* Requirement:
The entries are to be reproduced verbatim, and their pictures left out.
(Given entries begins)
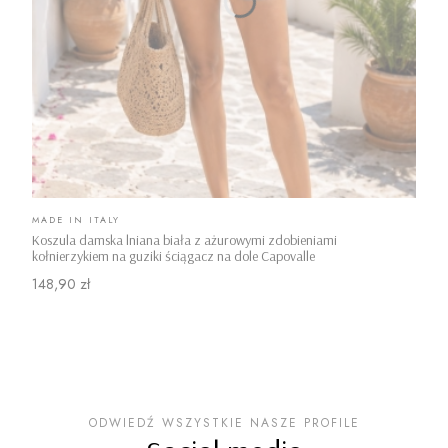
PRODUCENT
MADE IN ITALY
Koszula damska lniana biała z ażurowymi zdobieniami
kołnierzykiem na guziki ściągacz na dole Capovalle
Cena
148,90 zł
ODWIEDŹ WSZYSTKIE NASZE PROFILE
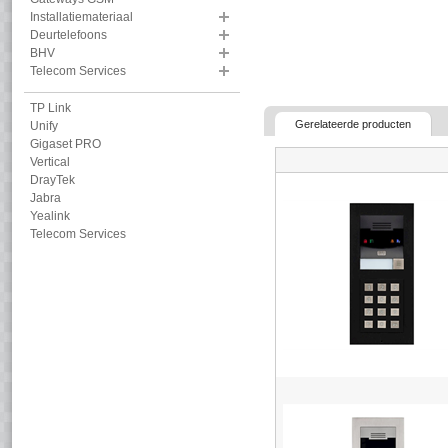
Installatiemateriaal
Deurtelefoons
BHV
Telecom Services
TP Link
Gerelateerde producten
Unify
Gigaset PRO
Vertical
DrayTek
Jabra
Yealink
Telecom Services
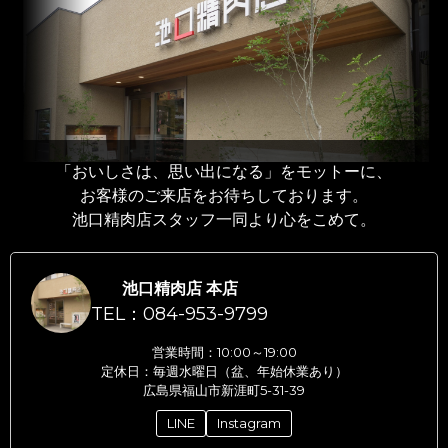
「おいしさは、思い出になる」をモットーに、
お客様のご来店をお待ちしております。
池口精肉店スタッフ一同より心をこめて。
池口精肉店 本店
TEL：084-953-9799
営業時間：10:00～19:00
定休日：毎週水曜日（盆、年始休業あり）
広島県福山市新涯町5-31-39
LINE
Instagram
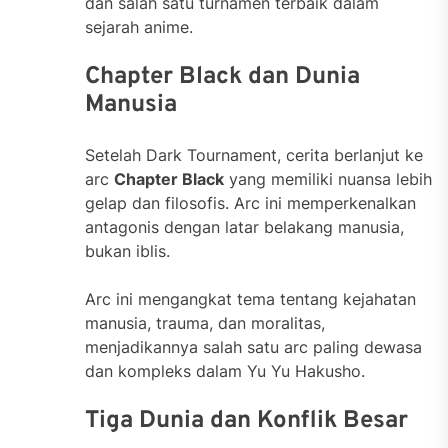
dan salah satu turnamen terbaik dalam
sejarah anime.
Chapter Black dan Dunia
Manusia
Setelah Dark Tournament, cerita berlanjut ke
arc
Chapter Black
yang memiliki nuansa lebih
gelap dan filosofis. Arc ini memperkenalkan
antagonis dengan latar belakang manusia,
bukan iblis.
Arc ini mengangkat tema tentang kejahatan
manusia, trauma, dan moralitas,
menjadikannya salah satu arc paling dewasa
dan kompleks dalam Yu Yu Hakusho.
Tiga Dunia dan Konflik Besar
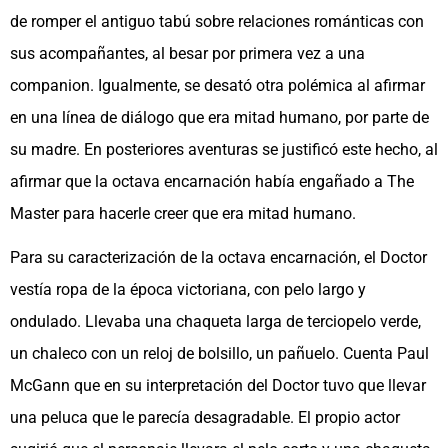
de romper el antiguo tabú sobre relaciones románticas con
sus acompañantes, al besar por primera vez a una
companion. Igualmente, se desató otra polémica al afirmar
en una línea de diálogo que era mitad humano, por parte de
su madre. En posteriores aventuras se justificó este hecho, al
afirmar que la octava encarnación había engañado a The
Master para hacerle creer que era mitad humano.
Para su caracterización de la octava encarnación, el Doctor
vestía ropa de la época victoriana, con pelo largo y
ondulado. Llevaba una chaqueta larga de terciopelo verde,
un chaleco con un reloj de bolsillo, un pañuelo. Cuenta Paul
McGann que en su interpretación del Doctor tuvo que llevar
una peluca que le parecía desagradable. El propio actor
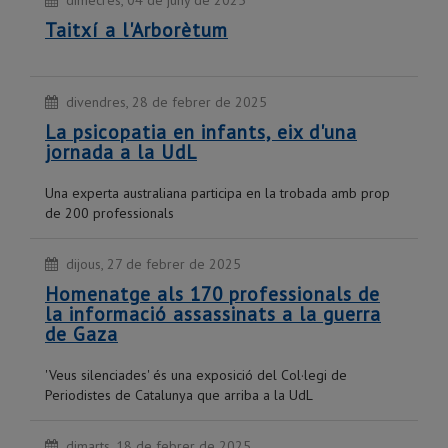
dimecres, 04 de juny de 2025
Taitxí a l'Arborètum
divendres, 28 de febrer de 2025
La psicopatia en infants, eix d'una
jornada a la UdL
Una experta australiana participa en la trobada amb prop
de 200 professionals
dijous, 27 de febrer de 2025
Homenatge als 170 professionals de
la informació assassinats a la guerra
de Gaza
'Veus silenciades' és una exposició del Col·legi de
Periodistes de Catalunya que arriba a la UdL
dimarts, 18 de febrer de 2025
(Given entries ends)
* Exercise solution:
PRODUCENT
MADE IN ITALY
Koszula damska lniana biała z ażurowymi zdobieniami
kołnierzykiem na guziki ściągacz na dole Capovalle
Cena
148,90 zł
ODWIEDŹ WSZYSTKIE NASZE PROFILE
Installatiemateriaal
Deurtelefoons
BHV
Telecom Services
TP Link
Gerelateerde producten
Unify
Gigaset PRO
Vertical
DrayTek
Jabra
Yealink
Telecom Services
「おいしさは、思い出になる」をモットーに、
お客様のご来店をお待ちしております。
池口精肉店スタッフ一同より心をこめて。
池口精肉店 本店
TEL：084-953-9799
営業時間：10:00～19:00
定休日：毎週水曜日（盆、年始休業あり）
広島県福山市新涯町5-31-39
LINE
Instagram
dan salah satu turnamen terbaik dalam
sejarah anime.
Chapter Black dan Dunia
Manusia
Setelah Dark Tournament, cerita berlanjut ke
arc
Chapter Black
yang memiliki nuansa lebih
gelap dan filosofis. Arc ini memperkenalkan
antagonis dengan latar belakang manusia,
bukan iblis.
Arc ini mengangkat tema tentang kejahatan
manusia, trauma, dan moralitas,
menjadikannya salah satu arc paling dewasa
dan kompleks dalam Yu Yu Hakusho.
Tiga Dunia dan Konflik Besar
de romper el antiguo tabú sobre relaciones románticas con
sus acompañantes, al besar por primera vez a una
companion. Igualmente, se desató otra polémica al afirmar
en una línea de diálogo que era mitad humano, por parte de
su madre. En posteriores aventuras se justificó este hecho, al
afirmar que la octava encarnación había engañado a The
Master para hacerle creer que era mitad humano.
Para su caracterización de la octava encarnación, el Doctor
vestía ropa de la época victoriana, con pelo largo y
ondulado. Llevaba una chaqueta larga de terciopelo verde,
un chaleco con un reloj de bolsillo, un pañuelo. Cuenta Paul
McGann que en su interpretación del Doctor tuvo que llevar
una peluca que le parecía desagradable. El propio actor
dimecres, 04 de juny de 2025
Taitxí a l'Arborètum
divendres, 28 de febrer de 2025
La psicopatia en infants, eix d'una
jornada a la UdL
Una experta australiana participa en la trobada amb prop
de 200 professionals
dijous, 27 de febrer de 2025
Homenatge als 170 professionals de
la informació assassinats a la guerra
de Gaza
'Veus silenciades' és una exposició del Col·legi de
Periodistes de Catalunya que arriba a la UdL
dimarts, 18 de febrer de 2025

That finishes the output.